There is another issue that I'll be happy to submit a but report for if someone shares the guide/steps to do so-

[  728.753962] wpa_supplicant[4001]: segfault at 0 ip 0000000000475299 sp 00007fff0afb6f80 error 4 in wpa_supplicant[400000+ea000]

- wpa_supplicant segfaults after the first time i execute rfkill unblock wifi

I am out of options and out of wireless for the past 2 weeks. I'm open to any opinions/suggestions.Last edited by badc0d3d on Mon Nov 03, 2014 12:35 pm; edited 1 time in total

----------

## Roman_Gruber

maybe downgrade udev.

i have problems with eudev and downgrading enalbed wifi. you may have the same issue.. I saw others have also problems with wifi with udev or eudev recently.

----------

## badc0d3d

Thanks for the reply,

I started disabling a couple of services one by one, udev was one of them - just for the heck of it.
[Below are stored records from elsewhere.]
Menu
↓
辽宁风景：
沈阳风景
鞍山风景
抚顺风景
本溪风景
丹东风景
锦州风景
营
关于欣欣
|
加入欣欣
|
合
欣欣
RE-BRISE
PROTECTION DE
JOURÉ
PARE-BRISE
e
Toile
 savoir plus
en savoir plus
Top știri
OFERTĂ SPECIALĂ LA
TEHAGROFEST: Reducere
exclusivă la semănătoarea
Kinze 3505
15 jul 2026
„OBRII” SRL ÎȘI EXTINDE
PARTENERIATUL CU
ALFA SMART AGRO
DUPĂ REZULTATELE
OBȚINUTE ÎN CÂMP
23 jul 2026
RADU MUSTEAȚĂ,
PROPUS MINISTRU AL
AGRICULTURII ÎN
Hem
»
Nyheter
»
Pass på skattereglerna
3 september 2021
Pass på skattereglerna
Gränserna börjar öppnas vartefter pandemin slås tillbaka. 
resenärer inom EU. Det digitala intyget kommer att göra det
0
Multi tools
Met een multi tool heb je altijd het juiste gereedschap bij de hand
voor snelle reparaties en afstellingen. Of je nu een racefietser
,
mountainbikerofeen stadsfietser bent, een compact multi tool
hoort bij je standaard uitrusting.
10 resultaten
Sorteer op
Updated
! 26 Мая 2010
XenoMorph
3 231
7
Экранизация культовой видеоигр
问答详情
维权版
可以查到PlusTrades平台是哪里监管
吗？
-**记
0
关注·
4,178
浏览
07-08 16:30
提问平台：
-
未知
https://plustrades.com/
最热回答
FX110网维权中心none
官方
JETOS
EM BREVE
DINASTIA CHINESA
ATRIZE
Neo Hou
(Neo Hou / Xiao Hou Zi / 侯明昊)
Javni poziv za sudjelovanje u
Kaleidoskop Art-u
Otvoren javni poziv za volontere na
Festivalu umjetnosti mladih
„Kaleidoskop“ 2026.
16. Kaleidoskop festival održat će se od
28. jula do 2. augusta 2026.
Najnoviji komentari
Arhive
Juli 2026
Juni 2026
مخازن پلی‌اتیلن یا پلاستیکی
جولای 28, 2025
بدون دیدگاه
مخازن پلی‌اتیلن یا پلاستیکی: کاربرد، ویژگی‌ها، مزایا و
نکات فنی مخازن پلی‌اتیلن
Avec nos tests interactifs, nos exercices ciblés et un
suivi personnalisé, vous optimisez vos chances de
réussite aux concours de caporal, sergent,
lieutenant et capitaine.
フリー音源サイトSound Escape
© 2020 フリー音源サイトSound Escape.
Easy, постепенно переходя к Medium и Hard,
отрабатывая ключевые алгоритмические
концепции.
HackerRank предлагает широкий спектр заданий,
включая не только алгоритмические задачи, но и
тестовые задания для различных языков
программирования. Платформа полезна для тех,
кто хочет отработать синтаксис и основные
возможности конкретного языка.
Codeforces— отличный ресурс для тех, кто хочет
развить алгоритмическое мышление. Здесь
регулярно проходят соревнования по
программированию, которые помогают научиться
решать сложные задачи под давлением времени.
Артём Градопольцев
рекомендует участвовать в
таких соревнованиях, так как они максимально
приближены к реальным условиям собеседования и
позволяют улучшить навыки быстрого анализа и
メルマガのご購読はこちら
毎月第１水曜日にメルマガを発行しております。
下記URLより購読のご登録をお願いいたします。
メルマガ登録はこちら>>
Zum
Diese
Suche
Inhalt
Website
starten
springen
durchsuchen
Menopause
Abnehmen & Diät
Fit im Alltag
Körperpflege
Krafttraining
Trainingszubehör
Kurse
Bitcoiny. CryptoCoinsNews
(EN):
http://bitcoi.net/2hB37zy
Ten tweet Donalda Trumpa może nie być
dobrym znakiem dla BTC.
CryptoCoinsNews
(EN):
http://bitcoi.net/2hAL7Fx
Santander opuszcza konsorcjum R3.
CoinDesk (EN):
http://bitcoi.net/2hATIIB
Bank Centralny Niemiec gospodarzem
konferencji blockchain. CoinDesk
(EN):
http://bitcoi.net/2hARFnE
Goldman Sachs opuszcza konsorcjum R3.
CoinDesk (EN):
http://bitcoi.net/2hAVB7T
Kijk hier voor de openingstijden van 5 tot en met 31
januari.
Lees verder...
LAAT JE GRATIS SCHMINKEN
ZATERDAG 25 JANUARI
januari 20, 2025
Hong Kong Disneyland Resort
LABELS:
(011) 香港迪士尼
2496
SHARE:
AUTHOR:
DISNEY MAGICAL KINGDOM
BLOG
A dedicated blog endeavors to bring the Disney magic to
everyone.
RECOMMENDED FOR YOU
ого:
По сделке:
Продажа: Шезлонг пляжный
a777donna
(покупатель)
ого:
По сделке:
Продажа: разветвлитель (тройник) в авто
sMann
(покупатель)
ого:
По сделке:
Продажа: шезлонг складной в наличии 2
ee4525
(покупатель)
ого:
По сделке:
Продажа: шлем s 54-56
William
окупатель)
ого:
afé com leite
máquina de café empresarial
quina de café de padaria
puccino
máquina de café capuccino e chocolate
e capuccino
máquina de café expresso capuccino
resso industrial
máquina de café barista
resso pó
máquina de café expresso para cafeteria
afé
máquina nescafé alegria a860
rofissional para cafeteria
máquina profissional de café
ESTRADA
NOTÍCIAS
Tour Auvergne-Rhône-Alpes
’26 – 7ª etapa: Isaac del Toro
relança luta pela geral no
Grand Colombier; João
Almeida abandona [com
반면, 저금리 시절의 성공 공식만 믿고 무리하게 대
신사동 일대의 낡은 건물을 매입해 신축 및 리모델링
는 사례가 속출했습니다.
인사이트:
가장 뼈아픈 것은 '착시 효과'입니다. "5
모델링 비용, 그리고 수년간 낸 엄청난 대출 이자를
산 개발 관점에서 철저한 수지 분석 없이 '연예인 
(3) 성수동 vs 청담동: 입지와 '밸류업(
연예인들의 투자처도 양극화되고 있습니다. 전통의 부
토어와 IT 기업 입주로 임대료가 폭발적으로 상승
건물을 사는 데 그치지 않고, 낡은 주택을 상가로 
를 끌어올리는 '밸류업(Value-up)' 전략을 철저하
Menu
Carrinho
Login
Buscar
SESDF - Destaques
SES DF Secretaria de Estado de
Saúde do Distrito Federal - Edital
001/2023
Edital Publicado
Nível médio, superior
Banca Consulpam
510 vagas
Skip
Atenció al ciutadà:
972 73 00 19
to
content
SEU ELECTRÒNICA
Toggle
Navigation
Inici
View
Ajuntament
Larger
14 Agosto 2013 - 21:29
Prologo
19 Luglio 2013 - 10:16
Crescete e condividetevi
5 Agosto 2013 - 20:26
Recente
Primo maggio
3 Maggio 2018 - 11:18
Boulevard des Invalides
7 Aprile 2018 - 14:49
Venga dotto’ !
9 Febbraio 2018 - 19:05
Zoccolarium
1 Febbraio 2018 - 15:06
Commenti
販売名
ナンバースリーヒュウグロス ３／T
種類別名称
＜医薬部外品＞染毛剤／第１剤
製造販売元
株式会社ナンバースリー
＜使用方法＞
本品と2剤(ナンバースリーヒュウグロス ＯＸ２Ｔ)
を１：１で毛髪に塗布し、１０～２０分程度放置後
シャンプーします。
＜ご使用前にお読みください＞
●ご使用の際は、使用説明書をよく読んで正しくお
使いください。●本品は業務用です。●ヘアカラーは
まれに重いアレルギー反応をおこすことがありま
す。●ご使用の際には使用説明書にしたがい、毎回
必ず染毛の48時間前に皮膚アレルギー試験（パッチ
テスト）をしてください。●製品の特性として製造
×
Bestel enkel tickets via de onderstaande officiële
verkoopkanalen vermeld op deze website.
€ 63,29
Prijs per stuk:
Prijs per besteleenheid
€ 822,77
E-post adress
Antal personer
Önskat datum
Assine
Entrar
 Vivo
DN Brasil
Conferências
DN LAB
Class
When I disabled DBus, I noticed a couple other services that were disabled and connman was one of them. I don't recall installing that ever, but a dependency pulled it.

I tried to reenable the wireless again and guess what - it worked.

I rebooted my box and tried again - the same issue. After unmerging connman, miraculously my wifi started working again without being 'soft-block'ed.

----------